SPIN: Consequences Coming is your first record since 2018’s Good To Go. Does the record symbolize where you are now or…
Glen Matlock: Yeah, I think so. It sums it up. The way I tend to end up putting out a record is because I write songs in patches. There’s a lot of writing and once you get more than a dozen or 14 songs knocking around your head, you can’t think straight, so you need to go and record them.
Lots of [the songs] reflect what’s been going on in England under Brexit and Boris Johnson and the ridiculous lurch to the right that was going on with Trump and stuff. That’s how songs like “Head on a Stick” and “Consequences Coming” came up. There’s just so much bullshit being spoken by people all the time. The whole thing with Brexit later over here was really a right-wing ploy to keep people in their places, and this really buggered up musicians in Europe. People know the whole Brexit ideology is bonkers, and I think it’s beginning to be proved right now.
The record is hopefully the total of more than the sum of the parts. You’re looking for something a little bit more esoteric than just words, and they’re like forever in a conversation with somebody. I’m quite pleased for making a small little record on a budget and I can attract some chums to stick their tuppence worth in. That’s two or three cents worth over there.
There are some solid rockers on there, as well as some interesting diversions like the doo-wop track, “Tried To Tell You.” What made you want to cover kd lang’s signature song, “Constant Craving”?
I just always liked the song. And sometimes when you like the song, you learn the chords and sometimes they are a bit more complicated than you were cut out to do, but you persevere and then you’re really proud of knowing the chords to the song. And when you’re in the studio, when the snare drum is being fixed or somebody’s broken a guitar or a plug has gone wrong, you start playing it. And the other guys say, ‘What’s that?’ And you go, ‘Well, it’s this song, it’s kd lang.’ [And the band says] ‘Oh, we like that’ and they start joining in. They’re playing it a bit straight, and I said, ‘Maybe sort of lean into a bit more like the Stones doing “Harlem Shuffle” or something like that.’ And it started cookin’! I’ve always liked the lyrics to it. I didn’t really realize it is quite a big sort of lesbian gay anthem. But, so what. It’s a good song.
I’m wondering about the whole continuum of punk rock where people are now proclaiming it without really being familiar with its history. Do we really believe that somebody like Machine Gun Kelly knows anything about punk? Or did he decide at three in the afternoon on a Sunday morning that he was going to “go punk?”
I know a little bit about Machine Gun Kelly. I think he’s giving it a go and he’s doing it in his way. With the Pistols, we took loads of different elements from different things — not deliberately, but stuff that you dig sneaks in there somehow. I think good music is a skill of loads of influences. The trick is to make it seem new, you know? Some of these younger punk bands do that a little bit. But what I’ve seen from Machine Gun Kelly is quite cool. I think Green Day are very open-minded. I think American Idiot was a fantastic evolution coming out in Bush’s America at the time.

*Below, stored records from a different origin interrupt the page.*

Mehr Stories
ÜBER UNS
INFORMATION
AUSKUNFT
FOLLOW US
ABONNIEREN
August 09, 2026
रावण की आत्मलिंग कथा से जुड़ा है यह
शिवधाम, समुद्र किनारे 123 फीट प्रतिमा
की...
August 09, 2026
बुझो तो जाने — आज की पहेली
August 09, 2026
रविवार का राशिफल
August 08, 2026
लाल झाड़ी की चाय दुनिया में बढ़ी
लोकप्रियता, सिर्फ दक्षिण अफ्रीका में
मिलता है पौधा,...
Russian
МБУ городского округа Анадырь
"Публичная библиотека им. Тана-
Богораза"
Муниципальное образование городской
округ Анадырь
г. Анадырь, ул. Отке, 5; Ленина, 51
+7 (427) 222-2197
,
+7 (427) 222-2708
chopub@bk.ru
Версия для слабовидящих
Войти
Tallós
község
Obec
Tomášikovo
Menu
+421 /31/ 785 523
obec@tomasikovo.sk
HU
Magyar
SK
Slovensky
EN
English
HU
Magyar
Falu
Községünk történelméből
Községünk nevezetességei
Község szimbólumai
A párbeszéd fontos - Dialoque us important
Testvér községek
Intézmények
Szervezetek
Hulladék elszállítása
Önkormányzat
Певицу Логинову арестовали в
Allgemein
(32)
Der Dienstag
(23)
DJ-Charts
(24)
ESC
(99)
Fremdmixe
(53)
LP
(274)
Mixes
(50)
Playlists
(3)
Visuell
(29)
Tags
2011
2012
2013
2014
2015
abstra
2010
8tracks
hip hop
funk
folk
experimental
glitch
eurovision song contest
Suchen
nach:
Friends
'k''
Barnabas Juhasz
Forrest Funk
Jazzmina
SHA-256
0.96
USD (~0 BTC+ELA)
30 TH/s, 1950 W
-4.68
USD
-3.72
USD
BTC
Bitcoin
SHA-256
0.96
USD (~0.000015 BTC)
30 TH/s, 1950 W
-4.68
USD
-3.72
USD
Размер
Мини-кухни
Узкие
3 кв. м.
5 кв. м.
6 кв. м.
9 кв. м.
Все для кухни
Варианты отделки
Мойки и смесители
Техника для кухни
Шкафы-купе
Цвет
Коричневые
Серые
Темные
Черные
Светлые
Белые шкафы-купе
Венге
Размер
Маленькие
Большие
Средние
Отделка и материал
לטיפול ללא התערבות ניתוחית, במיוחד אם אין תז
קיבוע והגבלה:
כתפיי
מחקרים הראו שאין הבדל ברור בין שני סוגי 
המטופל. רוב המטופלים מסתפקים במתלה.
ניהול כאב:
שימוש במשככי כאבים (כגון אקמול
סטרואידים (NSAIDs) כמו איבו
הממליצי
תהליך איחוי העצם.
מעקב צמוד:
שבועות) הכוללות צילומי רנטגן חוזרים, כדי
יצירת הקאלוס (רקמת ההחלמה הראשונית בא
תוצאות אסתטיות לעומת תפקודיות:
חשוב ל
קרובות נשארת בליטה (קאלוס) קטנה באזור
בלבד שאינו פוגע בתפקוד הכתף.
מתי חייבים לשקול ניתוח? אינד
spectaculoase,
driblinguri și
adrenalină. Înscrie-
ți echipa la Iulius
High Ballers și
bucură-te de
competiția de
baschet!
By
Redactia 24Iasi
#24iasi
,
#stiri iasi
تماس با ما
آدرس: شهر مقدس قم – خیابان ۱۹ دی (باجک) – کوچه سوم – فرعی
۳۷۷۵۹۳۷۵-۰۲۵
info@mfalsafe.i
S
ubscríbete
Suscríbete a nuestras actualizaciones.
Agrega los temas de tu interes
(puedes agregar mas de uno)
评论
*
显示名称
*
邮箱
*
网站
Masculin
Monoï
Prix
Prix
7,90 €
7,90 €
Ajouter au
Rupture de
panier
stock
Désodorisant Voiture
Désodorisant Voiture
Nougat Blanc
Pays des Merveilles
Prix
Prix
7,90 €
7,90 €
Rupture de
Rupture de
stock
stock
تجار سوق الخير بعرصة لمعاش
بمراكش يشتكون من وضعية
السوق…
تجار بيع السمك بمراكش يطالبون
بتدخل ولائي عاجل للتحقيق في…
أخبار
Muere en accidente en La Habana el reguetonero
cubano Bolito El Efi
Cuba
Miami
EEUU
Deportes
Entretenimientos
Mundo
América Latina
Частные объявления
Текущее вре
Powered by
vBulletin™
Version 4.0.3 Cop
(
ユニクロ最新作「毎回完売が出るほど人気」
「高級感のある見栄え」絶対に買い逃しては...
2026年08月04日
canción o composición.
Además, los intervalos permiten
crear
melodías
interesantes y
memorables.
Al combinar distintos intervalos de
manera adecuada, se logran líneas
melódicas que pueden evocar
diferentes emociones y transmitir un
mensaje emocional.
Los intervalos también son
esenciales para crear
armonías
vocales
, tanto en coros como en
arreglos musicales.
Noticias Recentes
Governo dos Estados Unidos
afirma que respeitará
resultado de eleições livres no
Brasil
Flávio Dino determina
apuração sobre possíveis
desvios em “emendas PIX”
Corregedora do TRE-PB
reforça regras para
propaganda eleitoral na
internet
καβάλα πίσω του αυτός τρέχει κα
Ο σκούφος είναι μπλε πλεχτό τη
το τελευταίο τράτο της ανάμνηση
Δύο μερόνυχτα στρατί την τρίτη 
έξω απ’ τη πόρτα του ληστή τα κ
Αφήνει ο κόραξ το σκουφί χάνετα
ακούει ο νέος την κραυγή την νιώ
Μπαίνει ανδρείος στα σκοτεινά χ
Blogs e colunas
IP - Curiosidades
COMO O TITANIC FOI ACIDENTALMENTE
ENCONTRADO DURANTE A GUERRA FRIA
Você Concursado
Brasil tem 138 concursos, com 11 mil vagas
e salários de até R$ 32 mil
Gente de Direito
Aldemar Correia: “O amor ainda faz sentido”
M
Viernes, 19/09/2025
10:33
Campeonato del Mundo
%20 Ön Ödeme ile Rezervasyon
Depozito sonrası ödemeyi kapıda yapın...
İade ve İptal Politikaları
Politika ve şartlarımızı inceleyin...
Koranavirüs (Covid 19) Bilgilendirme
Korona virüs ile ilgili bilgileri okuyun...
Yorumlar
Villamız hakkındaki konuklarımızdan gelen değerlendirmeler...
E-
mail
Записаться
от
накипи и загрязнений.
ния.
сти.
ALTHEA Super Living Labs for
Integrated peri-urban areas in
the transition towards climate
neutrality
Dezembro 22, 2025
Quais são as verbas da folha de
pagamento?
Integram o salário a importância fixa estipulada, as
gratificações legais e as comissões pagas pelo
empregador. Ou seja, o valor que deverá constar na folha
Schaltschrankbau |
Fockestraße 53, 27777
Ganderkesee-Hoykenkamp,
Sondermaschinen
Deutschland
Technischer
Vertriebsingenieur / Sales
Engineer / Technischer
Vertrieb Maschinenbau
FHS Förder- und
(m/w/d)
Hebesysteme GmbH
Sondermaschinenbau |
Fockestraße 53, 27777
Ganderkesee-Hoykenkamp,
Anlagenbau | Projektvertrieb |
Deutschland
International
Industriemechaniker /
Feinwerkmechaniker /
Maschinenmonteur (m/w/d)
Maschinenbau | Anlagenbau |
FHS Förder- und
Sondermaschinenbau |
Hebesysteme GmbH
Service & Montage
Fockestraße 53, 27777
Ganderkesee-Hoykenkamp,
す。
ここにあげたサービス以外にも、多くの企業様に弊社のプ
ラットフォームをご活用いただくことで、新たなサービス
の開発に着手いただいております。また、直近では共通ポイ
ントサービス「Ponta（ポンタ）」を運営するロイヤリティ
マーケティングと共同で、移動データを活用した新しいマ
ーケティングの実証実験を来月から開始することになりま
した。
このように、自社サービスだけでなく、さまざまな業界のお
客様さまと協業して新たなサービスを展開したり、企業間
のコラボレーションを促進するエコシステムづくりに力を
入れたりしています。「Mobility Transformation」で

When I was listening to the Sex Pistols, I was made fun of, slurred, or primed for getting beaten up because I liked that band. Then a couple of decades later, Steve Jones tells Record Collector magazine, ‘Oh, I love Boston! “More Than a Feeling” is an amazing song.’ And all I could think of was the people who wore Boston shirts and went to their gigs used to make my life miserable for liking the Sex Pistols, the Clash, and the Damned. And then recently, with the passing of the Queen, John Lydon acts like the whole sentiment of ‘God Save the Queen’ was just posturing and didn’t really have the venom. After all the legendary talk of ‘anarchy’ and the rejection of feel-good culture, I feel somewhat betrayed.
The whole thing with John saying that is probably the reason I would never, ever share a stage with him again that I can see. You know, his whole backing of Trump and [Brexit Party leader Nigel] Farage over here. With Steve and ‘More Than a Feeling,’ it’s not a bad tune [but] it’s not my kind of thing. The thing is, I got a lot of stick when I was in the Sex Pistols for admitting that I liked ABBA. I wasn’t their biggest fan, but at least I was honest about it and it’s taken Steve 10 years or more to admit he liked things that are uncool. So, there you go. I think I’ve always stuck to my guns. But I can understand your kind of confusion.
You would never share a stage with John Lydon again. Is that solely because of his politics?
I should say I’ve said a wrong thing, because that’s probably your headline. I don’t know — he’s just annoyed me. But I think he’s … John is John. He was great in the past. He had these fantastic lyrics and it was almost like Jonathan Swift somehow. You know, A Tale of a Tub and Gulliver’s Travels are really quite savage indictments of the politicians of the time. But I think he’s lost that quality.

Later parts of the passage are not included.